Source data
══════
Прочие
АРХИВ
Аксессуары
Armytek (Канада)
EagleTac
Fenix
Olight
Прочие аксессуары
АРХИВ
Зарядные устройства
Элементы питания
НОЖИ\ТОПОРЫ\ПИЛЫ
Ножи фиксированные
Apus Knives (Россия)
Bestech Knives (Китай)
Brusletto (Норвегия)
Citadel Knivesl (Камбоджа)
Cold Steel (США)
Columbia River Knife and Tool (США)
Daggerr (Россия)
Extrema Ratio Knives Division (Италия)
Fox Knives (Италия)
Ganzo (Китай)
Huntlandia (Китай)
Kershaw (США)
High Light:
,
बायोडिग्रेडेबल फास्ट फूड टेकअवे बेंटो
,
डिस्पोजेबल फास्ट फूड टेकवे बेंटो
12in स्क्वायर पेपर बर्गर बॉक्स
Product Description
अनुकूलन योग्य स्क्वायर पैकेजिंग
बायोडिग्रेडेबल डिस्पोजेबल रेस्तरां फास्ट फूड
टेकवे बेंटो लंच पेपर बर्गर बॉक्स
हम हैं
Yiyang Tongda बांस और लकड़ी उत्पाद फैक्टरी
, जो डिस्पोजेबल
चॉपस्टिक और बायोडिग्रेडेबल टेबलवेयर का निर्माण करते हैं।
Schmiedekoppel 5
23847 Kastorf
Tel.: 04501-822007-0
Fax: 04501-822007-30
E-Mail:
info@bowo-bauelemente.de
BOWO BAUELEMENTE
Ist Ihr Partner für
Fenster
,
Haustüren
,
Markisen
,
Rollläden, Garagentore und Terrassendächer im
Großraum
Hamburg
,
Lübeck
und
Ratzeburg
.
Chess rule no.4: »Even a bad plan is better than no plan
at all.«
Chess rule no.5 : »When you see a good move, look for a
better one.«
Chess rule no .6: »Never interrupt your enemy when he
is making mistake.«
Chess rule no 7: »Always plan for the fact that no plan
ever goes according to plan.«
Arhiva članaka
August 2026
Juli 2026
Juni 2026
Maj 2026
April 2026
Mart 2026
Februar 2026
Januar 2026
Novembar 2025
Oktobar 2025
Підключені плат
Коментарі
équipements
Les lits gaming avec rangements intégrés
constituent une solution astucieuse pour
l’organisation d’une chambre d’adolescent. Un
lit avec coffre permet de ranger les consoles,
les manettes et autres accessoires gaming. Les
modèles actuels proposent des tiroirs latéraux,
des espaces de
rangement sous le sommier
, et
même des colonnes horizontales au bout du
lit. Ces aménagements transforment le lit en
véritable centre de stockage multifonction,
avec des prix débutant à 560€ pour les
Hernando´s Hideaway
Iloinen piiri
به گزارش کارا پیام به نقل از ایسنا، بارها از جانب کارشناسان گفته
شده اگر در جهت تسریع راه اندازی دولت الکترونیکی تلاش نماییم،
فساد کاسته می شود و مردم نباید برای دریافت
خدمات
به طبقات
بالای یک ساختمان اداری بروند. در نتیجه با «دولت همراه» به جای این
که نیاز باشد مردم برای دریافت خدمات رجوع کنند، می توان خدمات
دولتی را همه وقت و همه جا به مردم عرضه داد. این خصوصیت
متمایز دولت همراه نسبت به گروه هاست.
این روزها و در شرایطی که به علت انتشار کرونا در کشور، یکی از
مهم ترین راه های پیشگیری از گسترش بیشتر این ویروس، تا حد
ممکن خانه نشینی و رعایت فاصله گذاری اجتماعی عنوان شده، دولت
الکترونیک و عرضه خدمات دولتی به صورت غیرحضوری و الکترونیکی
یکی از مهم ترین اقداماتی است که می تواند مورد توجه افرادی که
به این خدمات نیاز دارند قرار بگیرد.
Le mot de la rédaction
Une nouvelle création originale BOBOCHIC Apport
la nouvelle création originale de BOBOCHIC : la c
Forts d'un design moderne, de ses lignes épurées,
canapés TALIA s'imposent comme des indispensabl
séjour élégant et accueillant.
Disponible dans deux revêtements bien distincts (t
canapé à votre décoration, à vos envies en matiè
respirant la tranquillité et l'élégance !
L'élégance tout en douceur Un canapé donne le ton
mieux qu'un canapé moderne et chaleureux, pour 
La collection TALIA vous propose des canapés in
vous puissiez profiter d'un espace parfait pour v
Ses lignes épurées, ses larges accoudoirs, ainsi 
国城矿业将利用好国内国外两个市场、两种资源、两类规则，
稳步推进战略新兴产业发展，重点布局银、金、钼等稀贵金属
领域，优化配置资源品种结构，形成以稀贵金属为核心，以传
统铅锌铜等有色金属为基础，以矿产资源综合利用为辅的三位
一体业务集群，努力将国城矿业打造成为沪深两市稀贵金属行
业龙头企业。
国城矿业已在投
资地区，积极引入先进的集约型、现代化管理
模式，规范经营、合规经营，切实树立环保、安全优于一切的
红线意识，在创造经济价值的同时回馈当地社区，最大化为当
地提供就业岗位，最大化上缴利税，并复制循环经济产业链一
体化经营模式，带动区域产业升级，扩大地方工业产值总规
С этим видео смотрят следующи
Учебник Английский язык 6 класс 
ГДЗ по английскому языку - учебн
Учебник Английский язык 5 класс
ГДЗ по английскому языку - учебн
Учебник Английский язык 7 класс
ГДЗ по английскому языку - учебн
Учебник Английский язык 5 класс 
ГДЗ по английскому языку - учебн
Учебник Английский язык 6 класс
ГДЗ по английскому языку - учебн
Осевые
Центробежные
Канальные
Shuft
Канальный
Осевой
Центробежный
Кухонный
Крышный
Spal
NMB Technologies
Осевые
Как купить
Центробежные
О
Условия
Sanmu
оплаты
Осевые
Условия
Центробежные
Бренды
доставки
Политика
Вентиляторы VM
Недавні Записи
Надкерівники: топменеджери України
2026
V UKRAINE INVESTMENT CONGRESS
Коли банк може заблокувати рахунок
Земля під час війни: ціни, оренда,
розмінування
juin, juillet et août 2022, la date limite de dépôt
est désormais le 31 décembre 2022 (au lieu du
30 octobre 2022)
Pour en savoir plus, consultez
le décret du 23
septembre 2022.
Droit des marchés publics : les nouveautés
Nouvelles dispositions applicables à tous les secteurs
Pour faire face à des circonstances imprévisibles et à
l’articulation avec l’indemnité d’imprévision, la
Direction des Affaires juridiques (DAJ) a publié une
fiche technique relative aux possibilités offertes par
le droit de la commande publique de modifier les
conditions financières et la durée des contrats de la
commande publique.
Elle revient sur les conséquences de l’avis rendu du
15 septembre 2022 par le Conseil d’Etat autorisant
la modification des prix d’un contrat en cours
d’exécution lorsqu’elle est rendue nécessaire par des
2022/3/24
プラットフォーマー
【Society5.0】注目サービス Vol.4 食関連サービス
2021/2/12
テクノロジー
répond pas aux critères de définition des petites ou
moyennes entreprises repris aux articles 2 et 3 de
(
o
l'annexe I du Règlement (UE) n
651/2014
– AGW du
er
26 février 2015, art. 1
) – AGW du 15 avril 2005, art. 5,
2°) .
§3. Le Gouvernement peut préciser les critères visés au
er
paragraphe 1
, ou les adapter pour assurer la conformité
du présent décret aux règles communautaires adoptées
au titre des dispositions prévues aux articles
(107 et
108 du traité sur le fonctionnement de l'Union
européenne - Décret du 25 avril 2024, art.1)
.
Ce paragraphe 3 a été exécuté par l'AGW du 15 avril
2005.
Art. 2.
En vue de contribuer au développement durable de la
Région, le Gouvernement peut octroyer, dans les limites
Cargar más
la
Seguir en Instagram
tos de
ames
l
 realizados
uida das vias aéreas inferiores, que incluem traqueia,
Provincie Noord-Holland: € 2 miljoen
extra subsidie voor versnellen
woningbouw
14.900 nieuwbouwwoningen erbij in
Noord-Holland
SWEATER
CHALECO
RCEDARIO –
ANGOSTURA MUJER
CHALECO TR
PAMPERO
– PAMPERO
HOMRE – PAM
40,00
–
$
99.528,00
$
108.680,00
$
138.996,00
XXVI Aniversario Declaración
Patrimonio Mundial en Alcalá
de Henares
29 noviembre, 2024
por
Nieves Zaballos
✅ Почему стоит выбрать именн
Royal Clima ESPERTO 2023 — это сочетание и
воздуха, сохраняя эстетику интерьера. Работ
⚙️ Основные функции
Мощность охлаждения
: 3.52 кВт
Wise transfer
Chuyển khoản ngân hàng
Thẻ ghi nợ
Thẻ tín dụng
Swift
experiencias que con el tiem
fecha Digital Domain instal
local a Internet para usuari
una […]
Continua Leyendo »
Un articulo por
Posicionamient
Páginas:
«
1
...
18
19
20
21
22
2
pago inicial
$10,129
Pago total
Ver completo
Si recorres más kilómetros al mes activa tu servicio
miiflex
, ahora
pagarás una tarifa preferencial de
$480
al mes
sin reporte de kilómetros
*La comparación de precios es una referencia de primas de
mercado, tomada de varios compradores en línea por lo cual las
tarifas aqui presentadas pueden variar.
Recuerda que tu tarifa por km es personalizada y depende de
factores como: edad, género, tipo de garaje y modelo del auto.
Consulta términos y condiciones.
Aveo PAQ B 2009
══════
#### What the task asks
Your answer should consist of the lines above that hold the word "Английский", copied exactly.

#### Answer for the task
Учебник Английский язык 6 класс 
Учебник Английский язык 5 класс
Учебник Английский язык 7 класс
Учебник Английский язык 5 класс 
Учебник Английский язык 6 класс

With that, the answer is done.